══ Records for this task
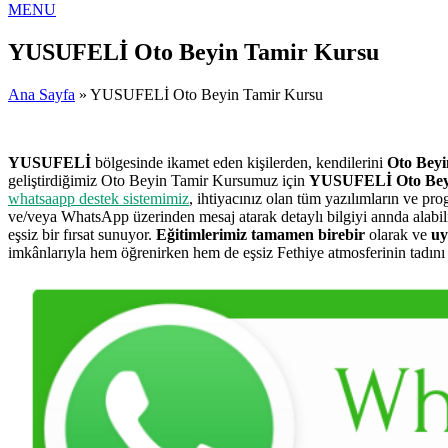
MENU
YUSUFELİ Oto Beyin Tamir Kursu
Ana Sayfa
» YUSUFELİ Oto Beyin Tamir Kursu
YUSUFELİ
bölgesinde ikamet eden kişilerden, kendilerini
Oto Beyi
geliştirdiğimiz Oto Beyin Tamir Kursumuz için
YUSUFELİ Oto Bey
whatsaapp destek sistemimiz
, ihtiyacınız olan tüm yazılımların ve pr
ve/veya WhatsApp üzerinden mesaj atarak detaylı bilgiyi annda alabi
eşsiz bir fırsat sunuyor.
Eğitimlerimiz tamamen birebir
olarak ve
uy
imkânlarıyla hem öğrenirken hem de eşsiz Fethiye atmosferinin tadını ç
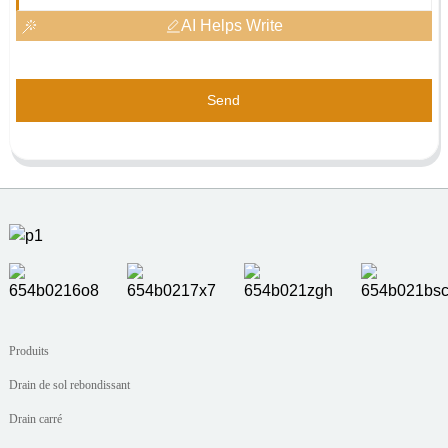
AI Helps Write
Send
Produits
Drain de sol rebondissant
Drain carré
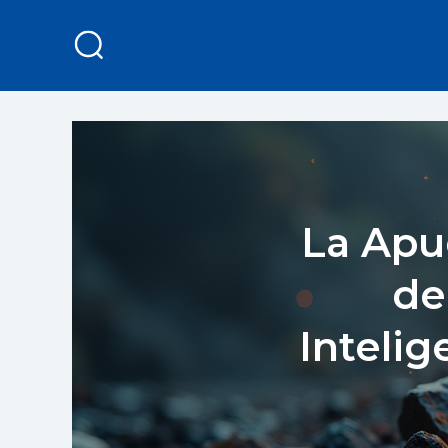
La Apu
de
Inteli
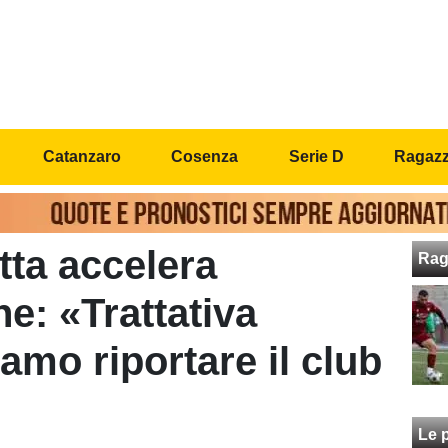
Catanzaro
Cosenza
Serie D
Ragazzi
tta accelera
Rag
ne: «Trattativa
amo riportare il club
Le p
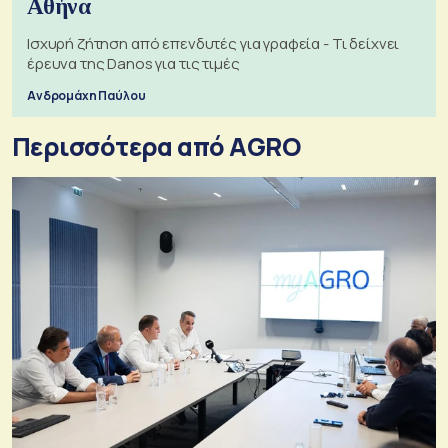
Αθήνα
Ισχυρή ζήτηση από επενδυτές για γραφεία - Τι δείχνει
έρευνα της Danos για τις τιμές
Ανδρομάχη Παύλου
Περισσότερα από AGRO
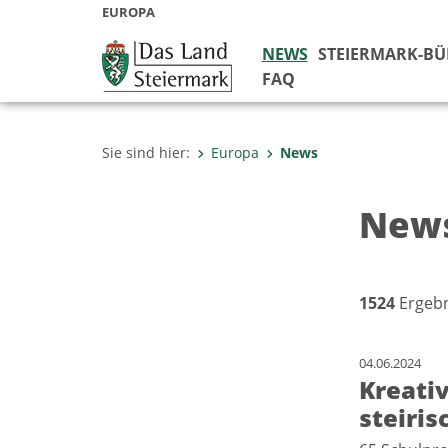
EUROPA
NEWS
STEIERMARK-B
FAQ
Sie sind hier:
Europa
News
New
1524
Ergebn
04.06.2024
Kreati
steiris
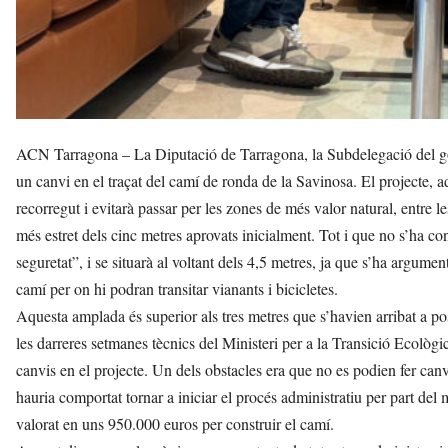
ACN Tarragona – La Diputació de Tarragona, la Subdelegació del go
un canvi en el traçat del camí de ronda de la Savinosa. El projecte, a
recorregut i evitarà passar per les zones de més valor natural, entre
més estret dels cinc metres aprovats inicialment. Tot i que no s’ha co
seguretat”, i se situarà al voltant dels 4,5 metres, ja que s’ha argum
camí per on hi podran transitar vianants i bicicletes.
Aquesta amplada és superior als tres metres que s’havien arribat a pos
les darreres setmanes tècnics del Ministeri per a la Transició Ecològi
canvis en el projecte. Un dels obstacles era que no es podien fer canv
hauria comportat tornar a iniciar el procés administratiu per part de
valorat en uns 950.000 euros per construir el camí.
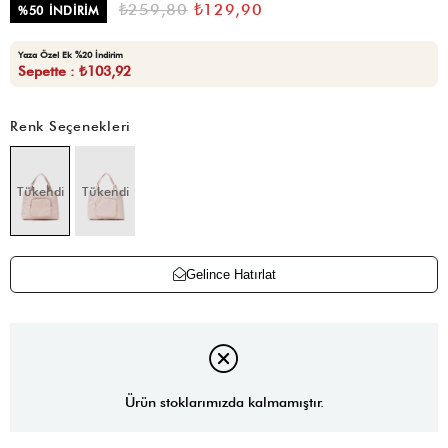
₺259,80
₺129,90
%
50
İNDIRIM
Yaza Özel Ek %20 İndirim
Sepette : ₺103,92
Renk Seçenekleri
Tükendi
Tükendi
Gelince Hatırlat
Ürün stoklarımızda kalmamıştır.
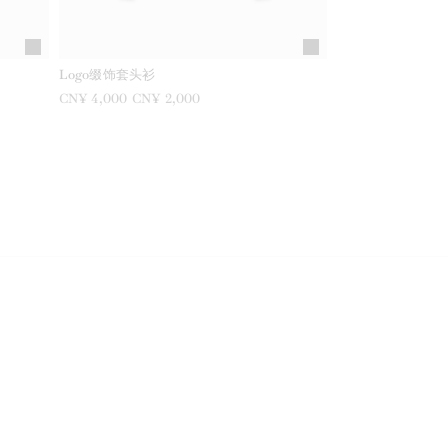
Logo缀饰套头衫
之前是
CN¥ 4,000
现在是
CN¥ 2,000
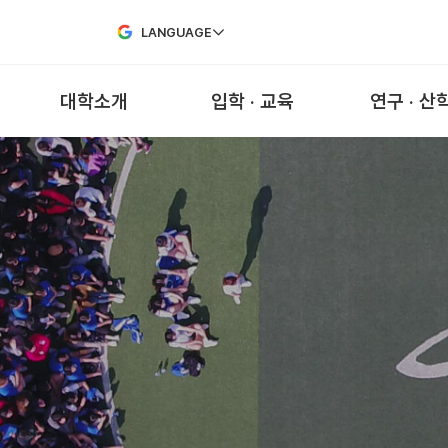
Skip to Main Content
LANGUAGE
대학소개
입학 · 교육
연구 · 산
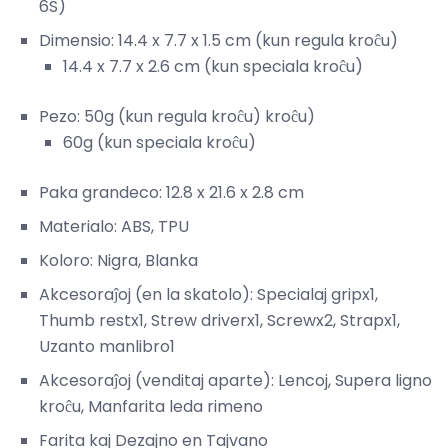
6S)
Dimensio: 14.4 x 7.7 x 1.5 cm (kun regula kroĉu)
14.4 x 7.7 x 2.6 cm (kun speciala kroĉu)
Pezo: 50g (kun regula kroĉu) kroĉu)
60g (kun speciala kroĉu)
Paka grandeco: 12.8 x 21.6 x 2.8 cm
Materialo: ABS, TPU
Koloro: Nigra, Blanka
Akcesoraĵoj (en la skatolo): Specialaj gripx1,
Thumb restx1, Strew driverx1, Screwx2, Strapx1,
Uzanto manlibro1
Akcesoraĵoj (venditaj aparte): Lencoj, Supera ligno
kroĉu, Manfarita leda rimeno
Farita kaj Dezajno en Tajvano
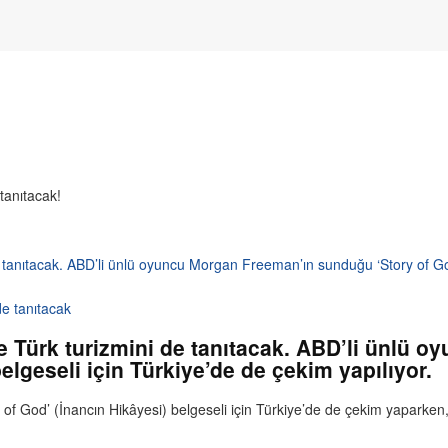
 tanıtacak. ABD’li ünlü oyuncu Morgan Freeman’ın sunduğu ‘Story of God
de tanıtacak
le Türk turizmini de tanıtacak. ABD’li ünlü
elgeseli için Türkiye’de de çekim yapılıyor.
 God’ (İnancın Hikâyesi) belgeseli için Türkiye’de de çekim yaparken, 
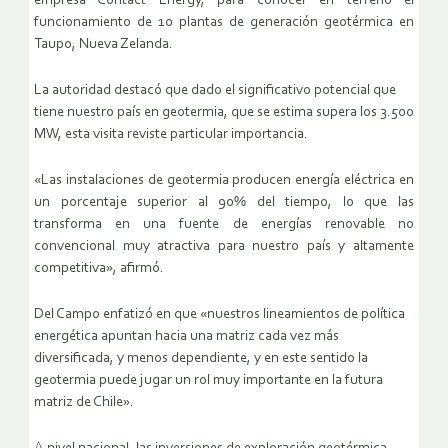
empresa Contact Energy, para conocer en terreno el
funcionamiento de 10 plantas de generación geotérmica en
Taupo, Nueva Zelanda.
La autoridad destacó que dado el significativo potencial que
tiene nuestro país en geotermia, que se estima supera los 3.500
MW, esta visita reviste particular importancia.
«Las instalaciones de geotermia producen energía eléctrica en
un porcentaje superior al 90% del tiempo, lo que las
transforma en una fuente de energías renovable no
convencional muy atractiva para nuestro país y altamente
competitiva», afirmó.
Del Campo enfatizó en que «nuestros lineamientos de política
energética apuntan hacia una matriz cada vez más
diversificada, y menos dependiente, y en este sentido la
geotermia puede jugar un rol muy importante en la futura
matriz de Chile».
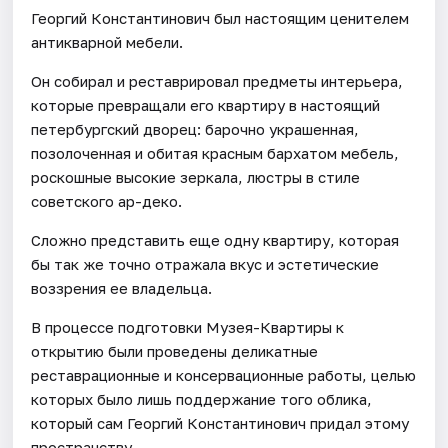
Георгий Константинович был настоящим ценителем
антикварной мебели.
Он собирал и реставрировал предметы интерьера,
которые превращали его квартиру в настоящий
петербургский дворец: барочно украшенная,
позолоченная и обитая красным бархатом мебель,
роскошные высокие зеркала, люстры в стиле
советского ар-деко.
Сложно представить еще одну квартиру, которая
бы так же точно отражала вкус и эстетические
воззрения ее владельца.
В процессе подготовки Музея-Квартиры к
открытию были проведены деликатные
реставрационные и консервационные работы, целью
которых было лишь поддержание того облика,
который сам Георгий Константинович придал этому
пространству.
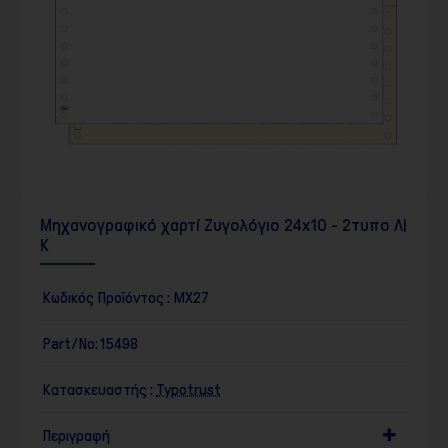
Μηχανογραφικό χαρτί Ζυγολόγιο 24x10 - 2τυπο Λ|
Κ
Κωδικός Προϊόντος :
MX27
Part/No:
15498
Κατασκευαστής :
Typotrust
Περιγραφή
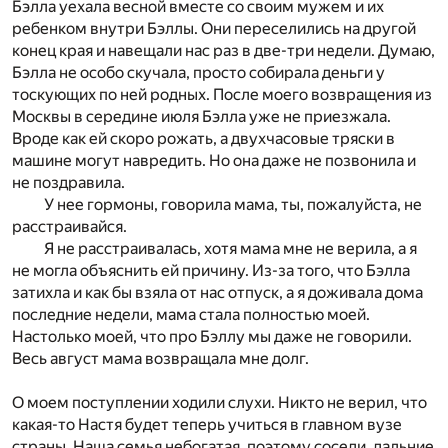
Бэлла уехала весной вместе со своим мужем и их
ребенком внутри Бэллы. Они переселились на другой
конец края и навещали нас раз в две-три недели. Думаю,
Бэлла не особо скучала, просто собирала деньги у
тоскующих по ней родных. После моего возвращения из
Москвы в середине июля Бэлла уже не приезжала.
Вроде как ей скоро рожать, а двухчасовые тряски в
машине могут навредить. Но она даже не позвонила и
не поздравила.
У нее гормоны, говорила мама, ты, пожалуйста, не
расстраивайся.
Я не расстраивалась, хотя мама мне не верила, а я
не могла объяснить ей причину. Из-за того, что Бэлла
затихла и как бы взяла от нас отпуск, а я доживала дома
последние недели, мама стала полностью моей.
Настолько моей, что про Бэллу мы даже не говорили.
Весь август мама возвращала мне долг.
О моем поступлении ходили слухи. Никто не верил, что
какая-то Настя будет теперь учиться в главном вузе
страны. Наша семья небогатая, поэтому соседи, дальние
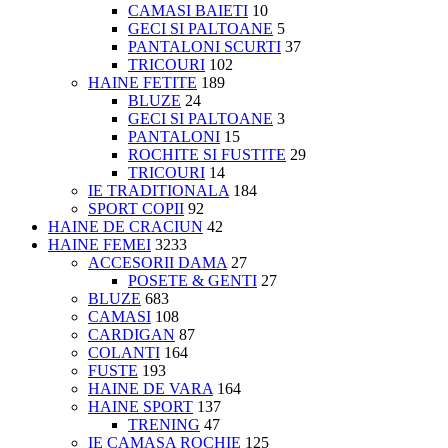
CAMASI BAIETI
10
GECI SI PALTOANE
5
PANTALONI SCURTI
37
TRICOURI
102
HAINE FETITE
189
BLUZE
24
GECI SI PALTOANE
3
PANTALONI
15
ROCHITE SI FUSTITE
29
TRICOURI
14
IE TRADITIONALA
184
SPORT COPII
92
HAINE DE CRACIUN
42
HAINE FEMEI
3233
ACCESORII DAMA
27
POSETE & GENTI
27
BLUZE
683
CAMASI
108
CARDIGAN
87
COLANTI
164
FUSTE
193
HAINE DE VARA
164
HAINE SPORT
137
TRENING
47
IE CAMASA ROCHIE
125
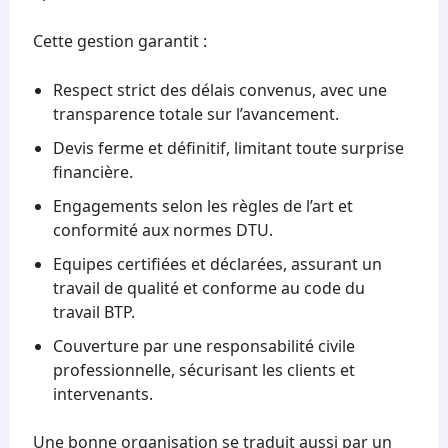
Cette gestion garantit :
Respect strict des délais convenus, avec une
transparence totale sur l’avancement.
Devis ferme et définitif, limitant toute surprise
financière.
Engagements selon les règles de l’art et
conformité aux normes DTU.
Equipes certifiées et déclarées, assurant un
travail de qualité et conforme au code du
travail BTP.
Couverture par une responsabilité civile
professionnelle, sécurisant les clients et
intervenants.
Une bonne organisation se traduit aussi par un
════
Aim of the task: Search the entries above for the string "YUSUFELİ". Copy each line that holds it.

Result below:
YUSUFELİ Oto Beyin Tamir Kursu
» YUSUFELİ Oto Beyin Tamir Kursu
YUSUFELİ
YUSUFELİ Oto Bey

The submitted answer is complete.